Shortly after returning to Australia in 1957, Fitzgerald married Mary Parker, who was born in Bitton, Gloucestershire and, as a child, had emigrated with her family to Melbourne. Parker's brother, Lieutenant–Commander Michael Parker, was a former private secretary to Prince Philip. Mary Parker attended Genezzano Convent then returned to England and established a successful career as a film actress and television announcer. She returned to Australia with HSV-7 in 1956 to cover the television coverage of the Melbourne Olympic Games and is considered to be the first woman on Australian television, having appeared in their test broadcasts and as a newsreader on their opening night, alongside Eric Pearce (later Sir Eric).
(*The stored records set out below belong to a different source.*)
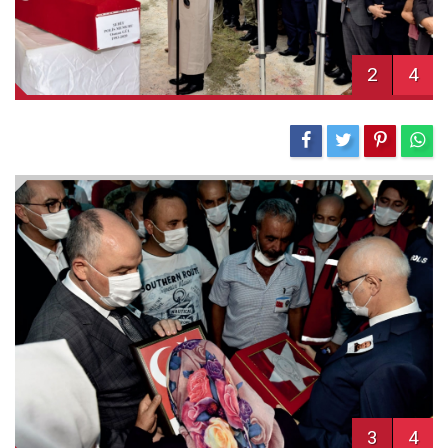
2
4
3
4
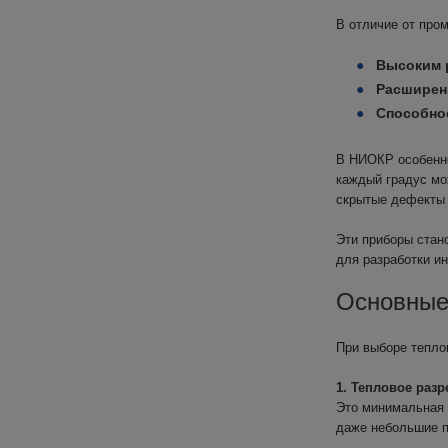
В отличие от про
Высоким 
Расширен
Способно
В НИОКР особенно
каждый градус мо
скрытые дефекты 
Эти приборы стан
для разработки и
Основные
При выборе тепло
1. Тепловое раз
Это минимальная 
даже небольшие п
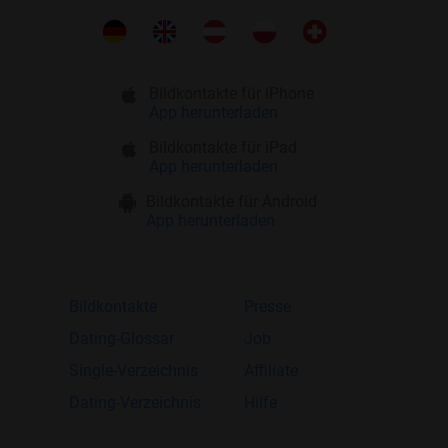
Bildkontakte für iPhone
App herunterladen
Bildkontakte für iPad
App herunterladen
Bildkontakte für Android
App herunterladen
Bildkontakte
Presse
Dating-Glossar
Job
Single-Verzeichnis
Affiliate
Dating-Verzeichnis
Hilfe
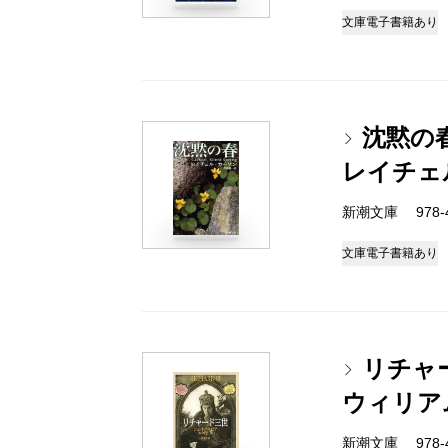
文庫
電子書籍あり
沈黙の
レイチェ
新潮文庫 978-4-
文庫
電子書籍あり
リチャ
ウィリア
新潮文庫 978-4-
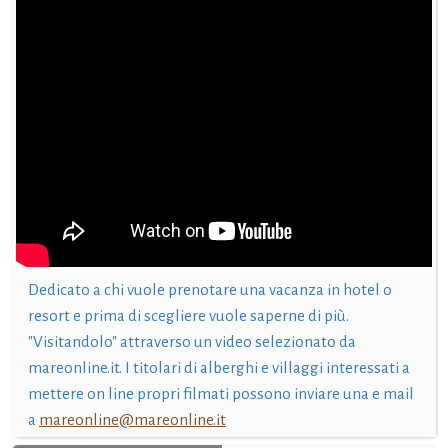
Dedicato a chi vuole prenotare una vacanza in hotel o
resort e prima di scegliere vuole saperne di più.
"Visitandolo" attraverso un video selezionato da
mareonline.it. I titolari di alberghi e villaggi interessati a
mettere on line propri filmati possono inviare una e mail
a
mareonline@mareonline.it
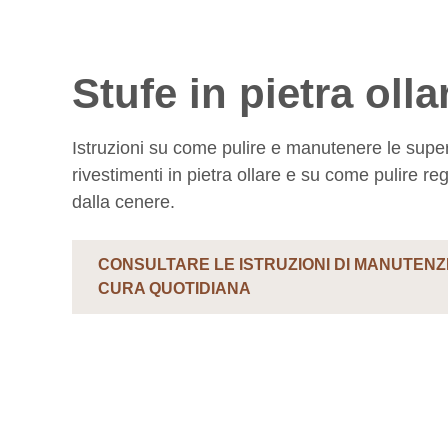
Stufe in pietra olla
Istruzioni su come pulire e manutenere le superf
rivestimenti in pietra ollare e su come pulire re
dalla cenere.
CONSULTARE LE ISTRUZIONI DI MANUTENZI
CURA QUOTIDIANA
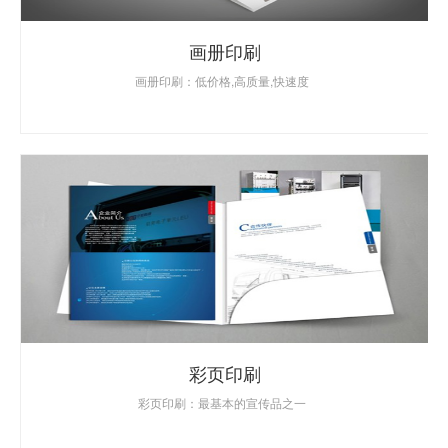
画册印刷
画册印刷：低价格,高质量,快速度
彩页印刷
彩页印刷：最基本的宣传品之一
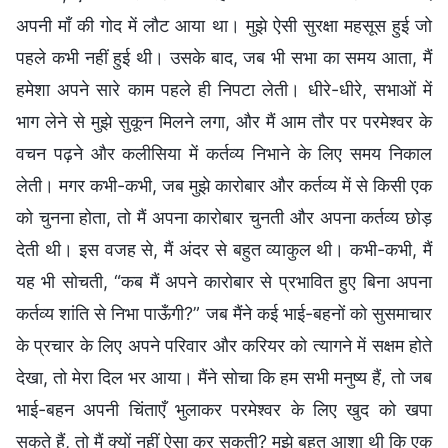
अपनी माँ की गोद में लौट आया था। मुझे ऐसी सुरक्षा महसूस हुई जो
पहले कभी नहीं हुई थी। उसके बाद, जब भी सभा का समय आता, मैं
हमेशा अपने सारे काम पहले ही निपटा लेती। धीरे-धीरे, सभाओं में
भाग लेने से मुझे सुकून मिलने लगा, और मैं आम तौर पर परमेश्वर के
वचन पढ़ने और कलीसिया में कर्तव्य निभाने के लिए समय निकाल
लेती। मगर कभी-कभी, जब मुझे कारोबार और कर्तव्य में से किसी एक
को चुनना होता, तो मैं अपना कारोबार चुनती और अपना कर्तव्य छोड़
देती थी। इस वजह से, मैं अंदर से बहुत व्याकुल थी। कभी-कभी, मैं
यह भी सोचती, “कब मैं अपने कारोबार से प्रभावित हुए बिना अपना
कर्तव्य शांति से निभा पाऊँगी?” जब मैंने कई भाई-बहनों को सुसमाचार
के प्रचार के लिए अपने परिवार और करियर को त्यागने में सक्षम होते
देखा, तो मेरा दिल भर आया। मैंने सोचा कि हम सभी मनुष्य हैं, तो जब
भाई-बहन अपनी चिंताएँ भुलाकर परमेश्वर के लिए खुद को खपा
सकते हैं, तो मैं क्यों नहीं ऐसा कर सकती? मुझे बहुत आशा थी कि एक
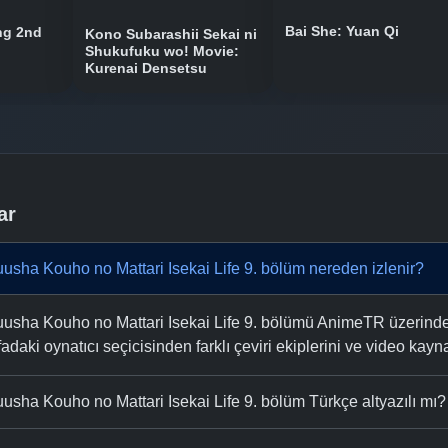
Bai She: Yuan Qi
ng 2nd
Kono Subarashii Sekai ni
Shukufuku wo! Movie:
Kurenai Densetsu
ar
usha Kouho no Mattari Isekai Life 9. bölüm nereden izlenir?
usha Kouho no Mattari Isekai Life 9. bölümü AnimeTR üzerinden
fadaki oynatıcı seçicisinden farklı çeviri ekiplerini ve video kaynak
usha Kouho no Mattari Isekai Life 9. bölüm Türkçe altyazılı mı?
Mary and Paul Fitzgerald had seven children; Fabian (born 1959), Marisa (born 1960), Patrick (born 1963, since deceased), Emma (born 1964), Edward (born 1968), Maria (born 1970) and Frances (born 1973).

Fitzgerald's hobbies included tennis, music and reading; and he was a member of the Melbourne Club, Victorian Racing Club and Royal South Yarra Lawn Tennis Club.